The inclusion of malicious cyber activity is particularly notable in the wake of the Australia joining a U.S.-led coalition of nearly 40 countries which stepped forward last month to accuse China of orchestrating a vast hack of the Microsoft Exchange mail server earlier this year. This reflects the growing international consensus that collective action is required not only on human rights matters but also on the surge of malicious cyber activity in recent years.

The application of the new criteria will have a high threshold, “reflecting that the new regime is a foreign policy tool designed to respond to the most egregious situations of international concern.”

The committee review into the introduction of such laws was published in late 2020 and the wait time drew many questions on the government’s desire to push forward with it. Analysts and commentators often debated the possibility that the government was seeking to placate an ever-incensed Beijing, given some of its citizens could be targets of potential sanctions as result of human rights abuses in Xinjiang and the erosion of Hong Kong’s autonomy.

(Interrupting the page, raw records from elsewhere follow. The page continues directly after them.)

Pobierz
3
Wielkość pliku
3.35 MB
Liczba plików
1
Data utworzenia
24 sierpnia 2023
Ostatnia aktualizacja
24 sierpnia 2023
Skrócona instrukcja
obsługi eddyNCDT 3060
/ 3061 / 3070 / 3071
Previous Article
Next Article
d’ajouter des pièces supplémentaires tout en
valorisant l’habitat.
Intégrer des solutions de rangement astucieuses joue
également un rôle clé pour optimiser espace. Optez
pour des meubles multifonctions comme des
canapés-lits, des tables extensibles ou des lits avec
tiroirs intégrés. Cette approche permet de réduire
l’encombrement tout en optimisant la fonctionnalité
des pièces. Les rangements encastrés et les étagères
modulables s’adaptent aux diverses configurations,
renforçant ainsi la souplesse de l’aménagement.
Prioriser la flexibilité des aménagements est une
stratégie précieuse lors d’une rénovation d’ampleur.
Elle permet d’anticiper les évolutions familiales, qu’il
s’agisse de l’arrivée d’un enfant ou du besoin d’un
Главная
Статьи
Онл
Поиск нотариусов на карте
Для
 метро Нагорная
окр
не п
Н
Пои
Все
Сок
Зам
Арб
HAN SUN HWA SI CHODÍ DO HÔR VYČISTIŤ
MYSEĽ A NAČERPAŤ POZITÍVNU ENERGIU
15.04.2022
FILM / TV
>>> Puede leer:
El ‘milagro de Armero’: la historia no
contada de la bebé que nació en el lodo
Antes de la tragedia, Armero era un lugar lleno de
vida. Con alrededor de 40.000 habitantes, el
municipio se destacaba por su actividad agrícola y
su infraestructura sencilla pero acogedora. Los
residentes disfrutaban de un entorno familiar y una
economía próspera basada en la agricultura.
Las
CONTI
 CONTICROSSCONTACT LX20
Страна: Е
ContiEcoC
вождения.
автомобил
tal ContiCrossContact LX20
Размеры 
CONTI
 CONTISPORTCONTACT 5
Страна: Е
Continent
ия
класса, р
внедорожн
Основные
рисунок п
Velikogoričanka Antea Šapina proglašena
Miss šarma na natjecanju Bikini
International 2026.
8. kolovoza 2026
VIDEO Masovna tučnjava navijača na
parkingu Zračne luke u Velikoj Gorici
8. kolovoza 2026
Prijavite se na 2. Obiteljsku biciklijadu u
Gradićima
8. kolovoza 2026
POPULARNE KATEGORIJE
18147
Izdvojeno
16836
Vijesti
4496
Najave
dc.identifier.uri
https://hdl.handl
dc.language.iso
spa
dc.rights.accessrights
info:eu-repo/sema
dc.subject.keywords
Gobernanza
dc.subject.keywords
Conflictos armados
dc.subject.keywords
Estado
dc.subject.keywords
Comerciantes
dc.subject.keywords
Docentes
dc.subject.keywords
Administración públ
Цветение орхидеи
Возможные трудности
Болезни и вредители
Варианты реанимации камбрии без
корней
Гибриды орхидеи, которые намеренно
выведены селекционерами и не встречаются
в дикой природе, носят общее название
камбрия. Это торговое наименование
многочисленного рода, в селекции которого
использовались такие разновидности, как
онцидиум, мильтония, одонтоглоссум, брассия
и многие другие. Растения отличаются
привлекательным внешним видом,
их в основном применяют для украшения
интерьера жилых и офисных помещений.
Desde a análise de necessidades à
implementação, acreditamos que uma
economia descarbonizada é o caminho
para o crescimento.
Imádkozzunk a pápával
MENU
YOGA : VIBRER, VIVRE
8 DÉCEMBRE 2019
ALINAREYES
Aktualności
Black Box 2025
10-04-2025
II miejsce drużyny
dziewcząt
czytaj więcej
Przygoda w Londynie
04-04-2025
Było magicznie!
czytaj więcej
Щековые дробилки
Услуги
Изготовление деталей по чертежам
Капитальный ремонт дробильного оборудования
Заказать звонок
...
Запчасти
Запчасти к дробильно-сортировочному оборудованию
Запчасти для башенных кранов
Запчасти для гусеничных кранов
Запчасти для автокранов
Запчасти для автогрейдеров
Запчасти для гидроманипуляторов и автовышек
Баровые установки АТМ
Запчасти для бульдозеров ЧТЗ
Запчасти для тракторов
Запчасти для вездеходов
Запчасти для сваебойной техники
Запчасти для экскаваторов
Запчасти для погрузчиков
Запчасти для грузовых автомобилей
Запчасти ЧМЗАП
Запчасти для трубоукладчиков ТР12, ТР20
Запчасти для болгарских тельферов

One argument put forward during the committee inquiry was that Australia’s autonomous sanctions regime already provides the ability to implement targeted sanctions. However, many supporters of Magnitsky-like laws, including Human Rights Watch, argued that the current system does not place a sufficient emphasis on human rights concerns. 

The strength of Magnitsky-like laws is predicated on its collective enforcement and highly targeted focus. As articulated by the Australian Government, it seeks to “bar perpetrators from benefitting from the fruits of our democracy” by the use of financial sanctions and travel bans.

Australian Senator Kimberley Kitching, who has been championing its introduction in Australia, had moved earlier this week to jumpstart momentum through a Private Senator’s Bill. Welcoming the announcement from the government, Kitching said, “I look forward to working with my parliamentary colleagues, on all sides, to ensure this is legislated by year’s end.”

Greater sanctions harmonization should be a priority for all countries with Magnitsky-like laws and Australia has now joined the table. While coming late to introducing such laws, Australia’s methodical and cautious approach will still be celebrated by allies and particularly the United States and United Kingdom. 

Bill Browder, the driving force behind the increasingly global adoption of Magnitsky-like laws, noted that such laws are an effective means by which to target “individual bad actors while leaving the populations alone,” making them a modern foreign policy tool.

Of the 33 recommendations put to the government by the parliamentary committee, a majority have been agreed to. However, the government most effectively articulated its ambitions when it outlined its desire not to be bound by “context-specific terminology.” The government’s language points to these laws having a focus on more than just human rights.

The amendments to the Autonomous Sanctions Act 2011 are aiming to be finalized by the end of this year.